The casualty was in respiratory and cardiac arrest and so cardiopulmonary resuscitation, basic, and advanced life support was commenced and the patient rushed to the nearest hospital with an accident and emergency department.
My crewmate helped with clinical procedures on scene, i.e. cardiopulmonary resuscitation, assisting with intubation and cannulation and drawing up drugs. The casualty’s friend and passers-by, although in an emotional state of shock helped as much as they could by fetching and carrying when asked to and I think this helper them in the situation they found themselves in by giving some purpose of being useful.
At the time of the incident there was a reflection in action, where do we go from here? tuning in and going with the flow approach from both myself and my crewmate. There were two options available, either continue with resuscitation with full advanced life support or certify fact of death. The best approach at the time, and the one that l chose, even though his injuries were not compatible with life, was to continue with resuscitation. The main factor for this decision was by assessing the situation as a whole and considering the feelings of others. If resuscitation was not attempted the casualty’s friend and bystanders would have thought that we were not giving him the best possible chance of survival, even though this chance was very remote. This had to be weighed up against the consequences of commencing resuscitation when it could be both futile and distressing for relatives, friends and health care personnel. Time and resources could be wasted in undertaking such measures.
Through reflection on action I have recognised that no guidelines can cover every situation that may arise. They are intended to provide adequate guidance for the great majority of circumstances. Not everything is black and white, there will be grey areas, and it is the individuals responsibility to act as he thinks appropriate at that particular time.
The implications for me and others when facing a similar situation again, are to recognise that there is sometimes a grey area when considering if to attempt resuscitation or not. This has to be assessed taking in to consideration the particular situation and using professional judgement based on best evidence and up to date knowledge, and at times thinking beyond the guidelines, whilst remaining professionally accountable to the Heath Professions Council. I can use this learning experience when working with and mentoring trainee ambulance staff and discussing my feelings with them and how they may react and feel in a similar situation.

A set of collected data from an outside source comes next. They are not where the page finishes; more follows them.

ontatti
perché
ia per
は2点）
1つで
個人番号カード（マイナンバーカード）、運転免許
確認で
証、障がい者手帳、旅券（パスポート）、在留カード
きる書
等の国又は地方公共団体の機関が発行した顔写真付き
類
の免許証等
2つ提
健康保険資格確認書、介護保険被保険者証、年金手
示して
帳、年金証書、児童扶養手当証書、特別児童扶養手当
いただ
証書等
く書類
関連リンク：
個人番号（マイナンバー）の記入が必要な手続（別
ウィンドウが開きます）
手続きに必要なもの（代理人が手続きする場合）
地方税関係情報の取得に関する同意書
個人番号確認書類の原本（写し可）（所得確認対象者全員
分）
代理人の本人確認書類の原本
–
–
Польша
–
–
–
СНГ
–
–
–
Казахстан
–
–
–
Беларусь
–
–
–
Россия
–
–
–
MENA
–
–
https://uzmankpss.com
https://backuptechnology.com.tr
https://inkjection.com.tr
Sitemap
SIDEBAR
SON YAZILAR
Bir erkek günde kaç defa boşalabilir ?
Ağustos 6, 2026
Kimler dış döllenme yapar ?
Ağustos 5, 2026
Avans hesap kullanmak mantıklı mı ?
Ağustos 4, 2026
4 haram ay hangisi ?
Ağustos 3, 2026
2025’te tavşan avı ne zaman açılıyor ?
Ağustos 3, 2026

I can get more information and support to face a similar situation from my Clinical Support Manager, Ambulance Service Education department, Joint Royal Colleges Ambulance Liaison Committee Clinical Practice Guidelines manual and the Institute of Health and Care Development manual.

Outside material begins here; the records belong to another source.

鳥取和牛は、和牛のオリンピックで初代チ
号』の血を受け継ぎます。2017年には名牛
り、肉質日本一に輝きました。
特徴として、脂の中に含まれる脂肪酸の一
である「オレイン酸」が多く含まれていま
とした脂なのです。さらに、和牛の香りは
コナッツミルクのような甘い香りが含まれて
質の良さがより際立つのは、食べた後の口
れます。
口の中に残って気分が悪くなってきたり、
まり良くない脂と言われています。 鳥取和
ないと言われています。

Reflection can range from deep and potentially meaningful inquiry, to superficial problem solving. The care that patients receive has the direct potential to improve through reflective practice. Structured reflective practice also has the potential to develop staff and improve the implementation of professional standards. It has the following advantages to offer the health care professional; helps to make sense of complicated and difficult situations, a medium to learn from experiences and therefore improve performance and patient care, identify educational needs, identify workload stressors, highlight barriers to development and ways of identifying improvements, and provide evidence of continual professional development and lifelong learning.
In addition staff could become increasingly more motivated and empowered.